4. The plaintiff filed a replying affidavit which was done by Arthur Munyau Muuo the 1st plaintiff. That affidavit was not executed by the 1st plaintiff although strangely its commissioned by a commissioner of oaths. Since it was not executed by the deponent, it will not be considered in this ruling.
5. The prayer sought by the 1st defendant is not at all straight forward. I say so because the 1st defendant seeks to stay the order of the ruling of 22nd January 2018. That ruling ordered the 1st defendant to deposit money into a joint account of the advocates as a condition of setting aside the interlocutory judgment entered against the 1st defendnat. It will become obvious that there are two limbs of the orders from that ruling. The 1st limb is that interlocutory judgment against the 1st defendant was set aside. The 2nd limb is that the 1st defendant was to deposit USD 15,375. 00 within 30 days of 22nd January 2018 in a joint account of the advocates.
6. If the 1st defendant’s order seeking the stay of the ruling of 22nd January 2018 is granted, it will mean that the interlocutory judgment against the 1st defendant will remain in place. Is that what the 1st defendant sought? Am not sure. It does seem to me that staying the ruling of 22nd January 2018 will mean that the status prior to that ruling date will revert. That is the interlocutory judgment against the 1st defendant will be restored. When one considers it that way, it then becomes clear that it is futile to grant a stay of that order because in the absence of granting the stay, the interlocutory judgment against the 1st defendant will be restored.

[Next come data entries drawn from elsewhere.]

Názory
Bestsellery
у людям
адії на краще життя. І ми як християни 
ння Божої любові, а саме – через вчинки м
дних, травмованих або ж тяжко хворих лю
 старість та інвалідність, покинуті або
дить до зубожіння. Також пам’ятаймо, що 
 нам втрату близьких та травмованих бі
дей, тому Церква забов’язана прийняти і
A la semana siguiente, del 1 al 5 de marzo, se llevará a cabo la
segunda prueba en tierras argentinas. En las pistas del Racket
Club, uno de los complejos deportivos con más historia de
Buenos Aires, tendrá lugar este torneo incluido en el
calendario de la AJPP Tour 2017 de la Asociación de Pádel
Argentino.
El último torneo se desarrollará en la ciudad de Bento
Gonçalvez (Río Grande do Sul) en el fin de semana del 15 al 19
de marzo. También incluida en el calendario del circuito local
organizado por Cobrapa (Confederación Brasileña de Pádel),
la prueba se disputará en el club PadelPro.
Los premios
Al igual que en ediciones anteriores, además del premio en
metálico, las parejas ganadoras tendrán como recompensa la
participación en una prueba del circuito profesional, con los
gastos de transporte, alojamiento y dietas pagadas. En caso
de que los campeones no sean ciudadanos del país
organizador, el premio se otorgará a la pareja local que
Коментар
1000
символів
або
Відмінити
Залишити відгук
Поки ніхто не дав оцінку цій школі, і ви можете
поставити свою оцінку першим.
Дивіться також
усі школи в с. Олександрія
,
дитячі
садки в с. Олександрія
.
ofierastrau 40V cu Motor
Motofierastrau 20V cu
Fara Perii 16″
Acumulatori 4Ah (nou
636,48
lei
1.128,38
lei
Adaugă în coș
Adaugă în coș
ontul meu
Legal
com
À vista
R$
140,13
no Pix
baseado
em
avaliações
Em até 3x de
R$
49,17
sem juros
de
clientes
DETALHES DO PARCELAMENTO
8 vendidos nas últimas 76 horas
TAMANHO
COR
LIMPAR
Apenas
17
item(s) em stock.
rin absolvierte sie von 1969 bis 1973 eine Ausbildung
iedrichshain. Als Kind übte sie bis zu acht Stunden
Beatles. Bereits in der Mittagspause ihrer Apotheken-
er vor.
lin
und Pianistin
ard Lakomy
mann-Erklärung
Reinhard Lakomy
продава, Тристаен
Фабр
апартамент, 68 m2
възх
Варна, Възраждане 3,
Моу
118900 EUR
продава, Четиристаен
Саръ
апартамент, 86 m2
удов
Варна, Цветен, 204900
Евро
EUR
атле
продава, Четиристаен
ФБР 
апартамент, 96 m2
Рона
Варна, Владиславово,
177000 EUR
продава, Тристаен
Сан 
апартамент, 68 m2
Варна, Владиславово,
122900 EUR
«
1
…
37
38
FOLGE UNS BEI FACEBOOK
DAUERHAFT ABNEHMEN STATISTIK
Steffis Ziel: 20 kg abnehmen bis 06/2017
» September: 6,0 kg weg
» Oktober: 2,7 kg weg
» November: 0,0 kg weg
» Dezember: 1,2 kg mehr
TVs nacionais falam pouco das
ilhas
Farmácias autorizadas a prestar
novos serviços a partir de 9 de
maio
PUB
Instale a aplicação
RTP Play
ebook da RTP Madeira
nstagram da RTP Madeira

7. The orders of the ruling although on the face of it, it looks as though the order is positive, it is indeed negative order. It is negative and therefore a stay cannot be granted. This has been the jurisprudence of the court in respect to stay orders. There are two cases cited in the case of Catherine Njeri Maranga vs Serah Chege & Anor [2017] eKLR which I will also cite here because of their relevance to this matter:
“In Western College of Arts and Applied Sciences v Oranga & Others (1976-80) 1 KLR,the Court of Appeal for East Africa stated in respect of stay of execution, stated as follows:
“But what is there to be executed under the judgment, the subject of the intended appeal? The High Court has merely dismissed the suit with costs. Any execution can only be in respect of costs. InWilson v Churchthe High Court had ordered the trustees of a church to make a payment out of that fund. In the instant case the High Court has not orderd any parties to do anything, or to refrain from doing anything, or to pay any sum. There is nothing arising out of the High Court Judgment for this Court, in and application for stay, it is so ordered”

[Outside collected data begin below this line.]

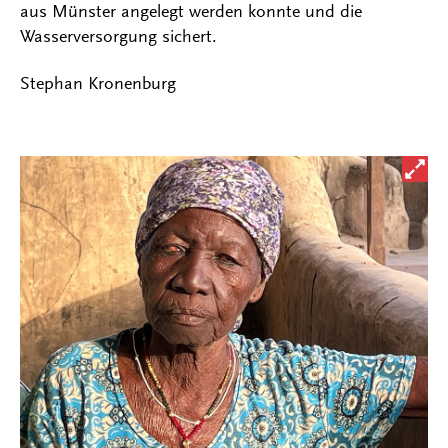
aus Münster angelegt werden konnte und die
Wasserversorgung sichert.
Stephan Kronenburg
Bild i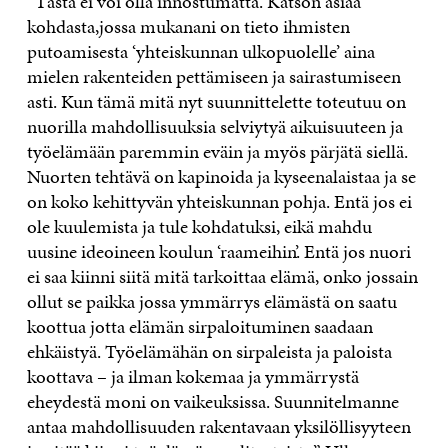
“Tästä ei voi olla innostumatta. Katson asiaa
kohdasta,jossa mukanani on tieto ihmisten
putoamisesta ‘yhteiskunnan ulkopuolelle’ aina
mielen rakenteiden pettämiseen ja sairastumiseen
asti. Kun tämä mitä nyt suunnittelette toteutuu on
nuorilla mahdollisuuksia selviytyä aikuisuuteen ja
työelämään paremmin eväin ja myös pärjätä siellä.
Nuorten tehtävä on kapinoida ja kyseenalaistaa ja se
on koko kehittyvän yhteiskunnan pohja. Entä jos ei
ole kuulemista ja tule kohdatuksi, eikä mahdu
uusine ideoineen koulun ‘raameihin’. Entä jos nuori
ei saa kiinni siitä mitä tarkoittaa elämä, onko jossain
ollut se paikka jossa ymmärrys elämästä on saatu
koottua jotta elämän sirpaloituminen saadaan
ehkäistyä. Työelämähän on sirpaleista ja paloista
koottava – ja ilman kokemaa ja ymmärrystä
eheydestä moni on vaikeuksissa. Suunnitelmanne
antaa mahdollisuuden rakentavaan yksilöllisyyteen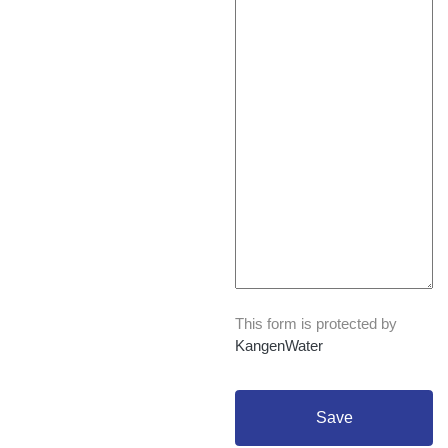
This form is protected by
KangenWater
Save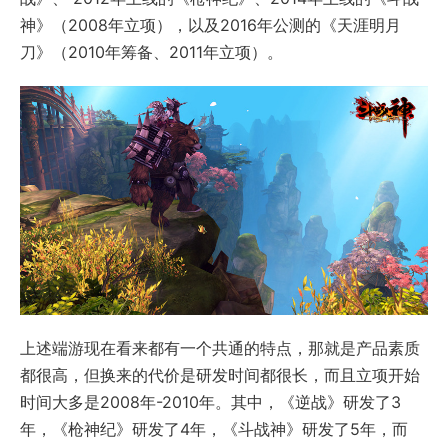
神》（2008年立项），以及2016年公测的《天涯明月
刀》（2010年筹备、2011年立项）。
上述端游现在看来都有一个共通的特点，那就是产品素质
都很高，但换来的代价是研发时间都很长，而且立项开始
时间大多是2008年-2010年。其中，《逆战》研发了3
年，《枪神纪》研发了4年，《斗战神》研发了5年，而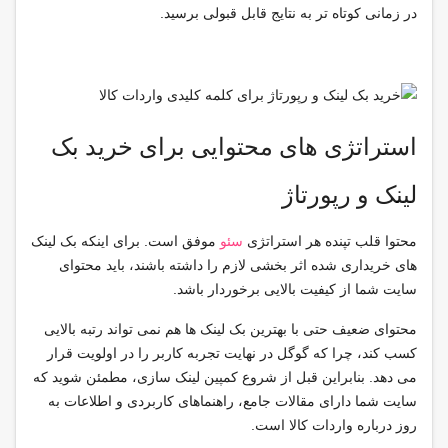
در زمانی کوتاه تر به نتایج قابل قبولی برسید.
استراتژی های محتوایی برای خرید بک
لینک و رپورتاژ
محتوا قلب تپنده هر استراتژی
سئو
موفق است. برای اینکه بک لینک
های خریداری شده اثر بخشی لازم را داشته باشند، باید محتوای
سایت شما از کیفیت بالایی برخوردار باشد.
محتوای ضعیف حتی با بهترین بک لینک ها هم نمی تواند رتبه بالایی
کسب کند، چرا که گوگل در نهایت تجربه کاربر را در اولویت قرار
می دهد. بنابراین قبل از شروع کمپین لینک سازی، مطمئن شوید که
سایت شما دارای مقالات جامع، راهنماهای کاربردی و اطلاعات به
روز درباره واردات کالا است.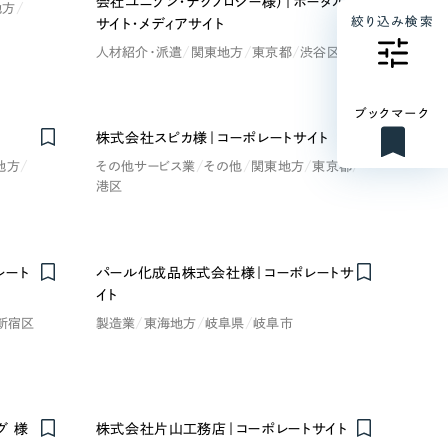
会社ユニゾン・テクノロジー様）｜ポータル
地方
絞り込み検索
サイト・メディアサイト
人材紹介・派遣
関東地方
東京都
渋谷区
ブックマーク
株式会社スピカ様｜コーポレートサイト
地方
その他サービス業
その他
関東地方
東京都
港区
レート
パール化成品株式会社様｜コーポレートサ
イト
新宿区
製造業
東海地方
岐阜県
岐阜市
グ 様
株式会社片山工務店｜コーポレートサイト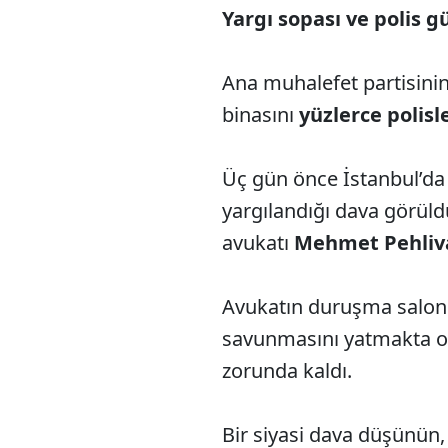
Yargı sopası ve polis g
Ana muhalefet partisinin
binasını
yüzlerce polisl
Üç gün önce İstanbul’d
yargılandığı dava görüld
avukatı
Mehmet Pehli
Avukatın duruşma salonu
savunmasını yatmakta 
zorunda kaldı.
Bir siyasi dava düşünün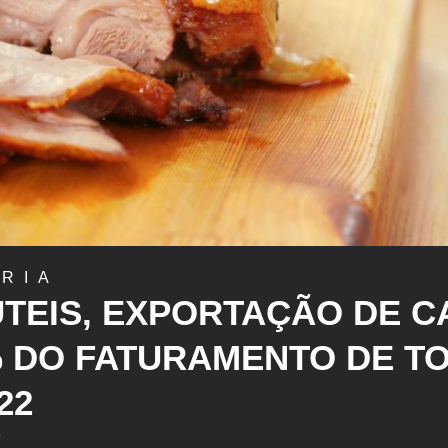
RIA
ÚTEIS, EXPORTAÇÃO DE C
% DO FATURAMENTO DE T
22
e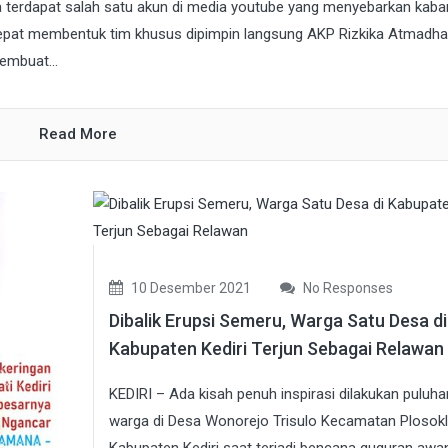
ga terdapat salah satu akun di media youtube yang menyebarkan kaba
cepat membentuk tim khusus dipimpin langsung AKP Rizkika Atmadha
embuat...
Read More
10 Desember 2021
No Responses
Dibalik Erupsi Semeru, Warga Satu Desa di
Kabupaten Kediri Terjun Sebagai Relawan
KEDIRI – Ada kisah penuh inspirasi dilakukan puluha
warga di Desa Wonorejo Trisulo Kecamatan Plosok
Kabupaten Kediri saat terjadi bencana guguran awa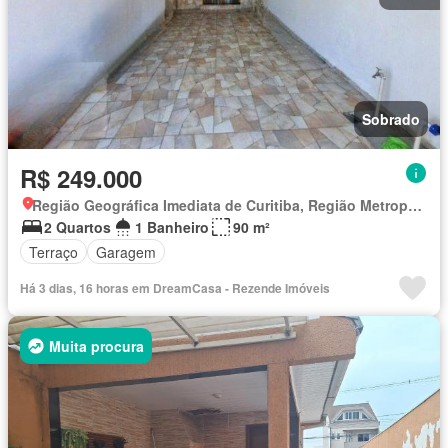
Sobrado
R$ 249.000
Região Geográfica Imediata de Curitiba, Região Metropolitana de Curitiba
2 Quartos
1 Banheiro
90 m²
Terraço
Garagem
Há 3 dias, 16 horas em DreamCasa - Rezende Imóveis
Muita procura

“In Co-operative Bank of Kenya Limited v Banking Insurance & Finance Union (Kenya) [2015] e KLR the Court of Appeal (Kantai J.A ) held as follows:
‘An order for stay of execution[pending appeal] is ordinarily an interim order which seeks to delay the performance of positive obligations that are set out in a decree as a result of a Judgment. The delay of performance presupposes the existence of a situation to stay – called a “positive order” – either an order that has not been complied with or has partly been complied with. See, for this general proposition, the holding of the Court of Appeal of Uganda in Mugenyi & Co. Advocates v National Insurance Corporation (Civil Appeal No. 13 of 1984) where it was stated:
‘….. an order for stay of execution must be intended to serve a purpose …..”

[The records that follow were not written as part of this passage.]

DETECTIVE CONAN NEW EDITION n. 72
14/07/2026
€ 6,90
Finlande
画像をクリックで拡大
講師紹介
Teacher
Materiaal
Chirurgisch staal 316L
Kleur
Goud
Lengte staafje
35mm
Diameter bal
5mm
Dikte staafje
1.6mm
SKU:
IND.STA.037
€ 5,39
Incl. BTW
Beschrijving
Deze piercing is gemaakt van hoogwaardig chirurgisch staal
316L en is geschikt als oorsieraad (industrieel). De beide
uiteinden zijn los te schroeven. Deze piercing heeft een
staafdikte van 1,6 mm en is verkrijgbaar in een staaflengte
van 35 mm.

8. In view of the fact that no purpose will be served by granting the order sought in the notice of motion of 13th February 2018, that application is found without merit. Since the plaintiff did not participate in the hearing of this matter and since the plaintiff’s replying affidavit was unexecuted, no costs will be awarded to the plaintiff in respect to the notice of motion.
9. In the end the order of this court is that the notice of motion dated 13th February 2018 is dismissed with no orders as to costs.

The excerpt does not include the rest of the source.